The final season of The Waltons
is notable for the ever-changing number of people sitting at the family's long dinner table. Early in the season, with all four boys at war in Europe and Japan, plates are set for John Sr. (Ralph Waite), cousin Rose (Peggy Rea)--the de facto woman of the house with matriarch Olivia (Michael Learned) gone away--and sisters Mary Ellen (Judy Norton-Taylor), Erin (Mary Beth McDonough), and Elizabeth (Kami Cotler), plus brother Ben's wife Cindy (Leslie Winston). Once the war is over and Ben, Jim-Bob (David W. Harper), Jason (Jon Walmsley) and John-Boy (Robert Wightman, replacing Richard Thomas) are back home, the number of people seated at that table still continues to go up and down for all kinds of reasons.
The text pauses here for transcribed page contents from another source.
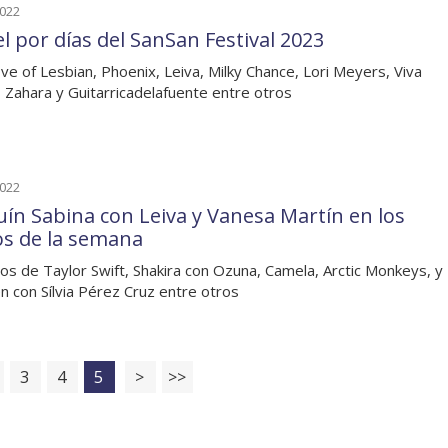
2022
el por días del SanSan Festival 2023
ve of Lesbian, Phoenix, Leiva, Milky Chance, Lori Meyers, Viva
, Zahara y Guitarricadelafuente entre otros
2022
uín Sabina con Leiva y Vanesa Martín en los
os de la semana
os de Taylor Swift, Shakira con Ozuna, Camela, Arctic Monkeys, y
n con Sílvia Pérez Cruz entre otros
3
4
5
>
>>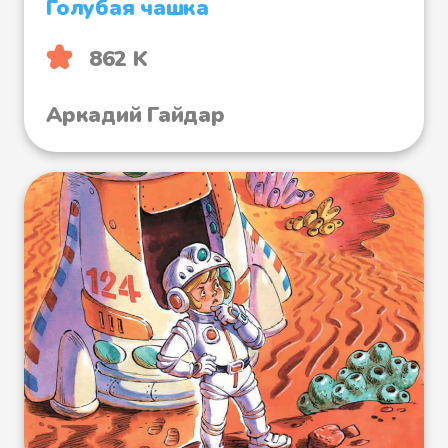
Голубая чашка
862 K
Аркадий Гайдар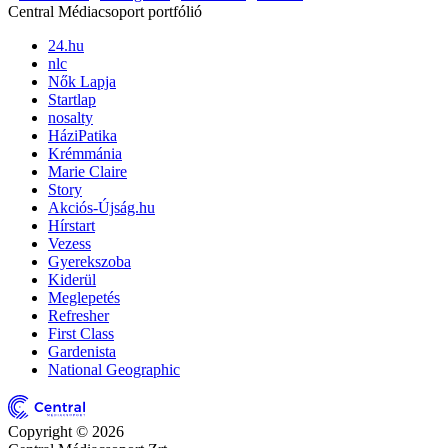
Central Médiacsoport portfólió
24.hu
nlc
Nők Lapja
Startlap
nosalty
HáziPatika
Krémmánia
Marie Claire
Story
Akciós-Újság.hu
Hírstart
Vezess
Gyerekszoba
Kiderül
Meglepetés
Refresher
First Class
Gardenista
National Geographic
Copyright © 2026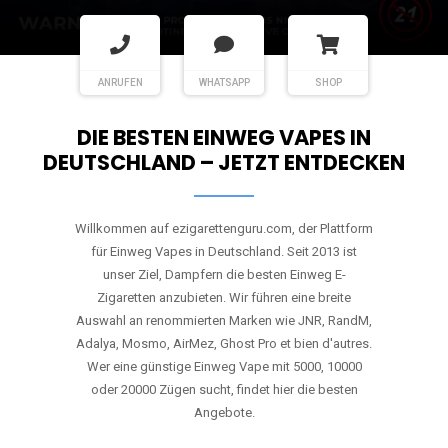
ANRUFEN
WHATSAPP
SHOP
DIE BESTEN EINWEG VAPES IN
DEUTSCHLAND – JETZT ENTDECKEN
Willkommen auf ezigarettenguru.com, der Plattform
für Einweg Vapes in Deutschland. Seit 2013 ist
unser Ziel, Dampfern die besten Einweg E-
Zigaretten anzubieten. Wir führen eine breite
Auswahl an renommierten Marken wie JNR, RandM,
Adalya, Mosmo, AirMez, Ghost Pro et bien d'autres.
Wer eine günstige Einweg Vape mit 5000, 10000
oder 20000 Zügen sucht, findet hier die besten
Angebote.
That fluctuation says much about the state of the family and of The Waltons
itself, long past the era when all those kids were still in school and regularly eating with a full complement of parents and grandparents. With both of the latter gone and even John Sr. disappearing halfway through the season to help ailing Olivia move to Arizona, it's the young people ruling the roost now.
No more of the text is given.